Анемия обусловливает развитие синдрома миокардиодистрофии, который проявляется одышкой, тахикардией, часто аритмией, уме­ренным расширением границ сердца влево, глухостью тонов сердца, негромким систолическим шумом во всех аускультативных точках. При тяжелой и длительной анемии миокардиодистрофия может привести к выраженной недостаточности кровообращения. Железодефицитная анемия развивается постепенно, поэтому организм больного постепенно адап­тируется и субъективные проявления анемического синдрома не всегда бывают ярко выражены.

Сидеропенический синдром

Сидеропенический синдром (синдром гипосидероза) обусловлен тканевым дефицитом железа, что приводит к снижению активности многих ферментов (цитохромоксидаза, пероксидаза, сукцинат-дегидрогеназа и др.). Сидеропенический синдром проявляется многочис­ленными симптомами:

· извращение вкуса (picachlorotica) - непреодолимое желание упот­реблять в пищу что-либо необычное и малосъедобное (мел, зуб­ной порошок, уголь, глину, песок, лед), а также сырое тесто, фарш, крупу; этот симптом чаще встречается у детей и подрост­ков, но достаточно часто и у взрослых женщин;

· пристрастие к острой, соленой, кислой, пряной пище;

· извращение обоняния - пристрастие к запахам, которые большин­ством окружающих воспринимаются как неприятные (бензин, ацетон, запах лаков, красок, гуталина и др.);

· выраженная мышечная слабость и утомляемость, атрофия мышц и снижение мышечной силы в связи с дефицитом миоглобина и ферментов тканевого дыхания;

· дистрофические изменения кожи и ее придатков (сухость, шелу­шение, склонность к быстрому образованию на коже трещин; тус­клость, ломкость, выпадение, раннее поседение волос; истонче­ние, ломкость, поперечная исчерченность, тусклость ногтей; сим­птом койлонихии - ложкообразная вогнутость ногтей);

o ангулярный стоматит - трещины, «заеды» в углах рта (встречают­ся у 10-15% больных);

o глоссит (у 10% больных) - характеризуется ощущением боли и распирания в области языка, покраснением его кончика, а в даль­нейшем атрофией сосочков («лакированный» язык); часто наблю­дается склонность к пародонтозу и кариесу;

o атрофические изменения слизистой оболочки желудочно-кишеч­ного тракта - это проявляется сухостью слизистой оболочки пищевода и затруднениями, а иногда болями при глотании пищи, особенно сухой (сидеропеническая дисфагия); развитием атрофического гастрита и энтерита;

o симптом «синих склер» характери­зуется синеватой окраской или выраженной голубизной склер. Это объясняется тем, что при дефиците железа нарушается синтез коллагена в склере, она истончается и через нее просвечивает сосудистая оболочка глаза.

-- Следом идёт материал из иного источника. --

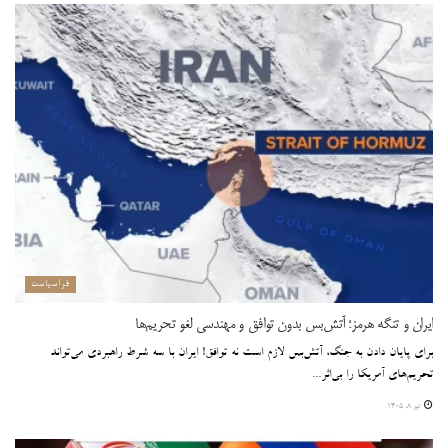
فراسیاست
ایران و تنگه هرمز؛ آتش‌بس بدون توافق و مهندسی لغو تحریم‌ها
برای پایان دادن به جنگ، آتش‌بس لازم است نه توافق! ایران با سه شرط راهبردی می‌تواند
تحریم‌های آمریکا را بی‌اثر...
تیر ۸, ۱۴۰۵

o императивные позывы на мочеиспускание, невозможность удер­жать мочу при смехе, кашле, чихании, возможно даже ночное недержание мочи, что обусловлено слабостью сфинктеров моче­вого пузыря;

o «сидеропенический субфебрилитет» - характеризуется длительным повышением температуры до субфебрильных величин;

o выраженная предрасположенность к острым респираторно-вирусным и другим инфекционно-воспалительным процессам, хронизации инфекций, что обусловлено нарушением фаго­цитарной функции лейкоцитов и ослаблением системы им­мунитета;

o снижение репаративных процессов в коже, слизистых оболочках.